Sum of $\frac{1}{1 \cdot 2} + \frac{1}{3\cdot 4} + \cdots$

Question

I am practicing for the GRE, and came across the following question: Find the sum
$$
\frac{1}{1 \cdot 2} + \frac{1}{3\cdot 4} + \frac{1}{5\cdot 6}\cdots.
$$
The answer is given to be $\log(2)$, with the hint: "Apply partial fractions to each term and then recognize the series for $\log(1 + x)$ or estimate." I have no idea what partial fractions means in this context, and have tried without success to manipulate this sum by pulling out terms to get it into a familiar form.

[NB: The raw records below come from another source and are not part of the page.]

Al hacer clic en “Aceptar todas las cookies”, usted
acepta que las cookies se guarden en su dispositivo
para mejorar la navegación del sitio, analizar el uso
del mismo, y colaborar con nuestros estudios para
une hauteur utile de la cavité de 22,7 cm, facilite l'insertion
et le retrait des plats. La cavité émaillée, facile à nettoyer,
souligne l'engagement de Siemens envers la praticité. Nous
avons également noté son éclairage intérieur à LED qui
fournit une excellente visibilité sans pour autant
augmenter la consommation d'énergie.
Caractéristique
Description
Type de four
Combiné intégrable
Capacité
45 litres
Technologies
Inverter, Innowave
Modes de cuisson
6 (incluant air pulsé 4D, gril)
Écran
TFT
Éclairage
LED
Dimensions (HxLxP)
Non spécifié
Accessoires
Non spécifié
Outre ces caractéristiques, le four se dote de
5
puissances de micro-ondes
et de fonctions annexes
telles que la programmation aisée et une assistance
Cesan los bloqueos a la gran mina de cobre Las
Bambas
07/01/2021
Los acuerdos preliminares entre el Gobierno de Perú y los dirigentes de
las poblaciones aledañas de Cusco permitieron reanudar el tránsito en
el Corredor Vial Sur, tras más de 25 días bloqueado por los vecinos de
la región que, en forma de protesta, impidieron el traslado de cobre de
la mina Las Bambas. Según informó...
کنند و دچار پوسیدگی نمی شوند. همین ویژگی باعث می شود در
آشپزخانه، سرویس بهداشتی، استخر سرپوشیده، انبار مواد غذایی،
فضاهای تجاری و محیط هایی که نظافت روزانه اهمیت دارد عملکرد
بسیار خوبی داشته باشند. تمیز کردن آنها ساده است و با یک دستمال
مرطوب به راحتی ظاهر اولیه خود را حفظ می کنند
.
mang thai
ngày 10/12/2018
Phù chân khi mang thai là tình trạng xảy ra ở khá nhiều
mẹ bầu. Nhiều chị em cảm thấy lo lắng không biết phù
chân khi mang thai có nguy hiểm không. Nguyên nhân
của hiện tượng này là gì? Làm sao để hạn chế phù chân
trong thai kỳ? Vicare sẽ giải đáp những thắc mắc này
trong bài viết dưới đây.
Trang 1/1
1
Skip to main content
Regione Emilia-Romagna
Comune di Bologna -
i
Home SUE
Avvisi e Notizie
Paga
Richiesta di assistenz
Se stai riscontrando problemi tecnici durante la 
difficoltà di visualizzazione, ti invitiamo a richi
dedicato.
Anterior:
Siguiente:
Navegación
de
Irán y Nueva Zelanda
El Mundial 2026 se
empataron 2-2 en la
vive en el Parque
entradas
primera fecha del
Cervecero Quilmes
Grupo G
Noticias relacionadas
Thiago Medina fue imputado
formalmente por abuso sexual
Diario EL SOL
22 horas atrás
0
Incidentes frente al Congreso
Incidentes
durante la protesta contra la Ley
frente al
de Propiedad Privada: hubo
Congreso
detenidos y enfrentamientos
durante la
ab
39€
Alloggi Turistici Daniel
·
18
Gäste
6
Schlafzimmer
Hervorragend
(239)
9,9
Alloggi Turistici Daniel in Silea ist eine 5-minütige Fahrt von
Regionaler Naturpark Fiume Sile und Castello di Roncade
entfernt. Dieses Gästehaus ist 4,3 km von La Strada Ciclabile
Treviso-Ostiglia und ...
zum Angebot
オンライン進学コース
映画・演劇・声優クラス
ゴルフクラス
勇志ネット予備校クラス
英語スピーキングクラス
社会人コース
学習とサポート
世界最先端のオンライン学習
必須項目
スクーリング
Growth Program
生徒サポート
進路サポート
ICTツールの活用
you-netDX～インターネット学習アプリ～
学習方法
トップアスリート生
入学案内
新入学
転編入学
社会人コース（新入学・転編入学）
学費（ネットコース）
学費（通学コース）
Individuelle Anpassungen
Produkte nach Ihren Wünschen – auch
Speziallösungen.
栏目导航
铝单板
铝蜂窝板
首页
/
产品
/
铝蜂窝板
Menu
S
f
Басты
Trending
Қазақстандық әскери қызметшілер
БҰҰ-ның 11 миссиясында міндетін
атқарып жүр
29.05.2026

Any help is appreciated.

Answer 1

We have that

$$\sum_{k=1}^n\frac1{(2k-1)2k}=\sum_{k=1}^n \left(\frac1{2k-1}-\frac1{2k} \right)=1-\frac12+\frac13-\frac14+\ldots=\sum_{k=1}^n (-1)^{k+1}\frac1k$$

then refer to the Alternating harmonic series and the related Sum of the alternating harmonic series $\sum_{k=1}^{\infty}\frac{(-1)^{k+1}}{k} = \frac{1}{1} - \frac{1}{2} + \cdots $.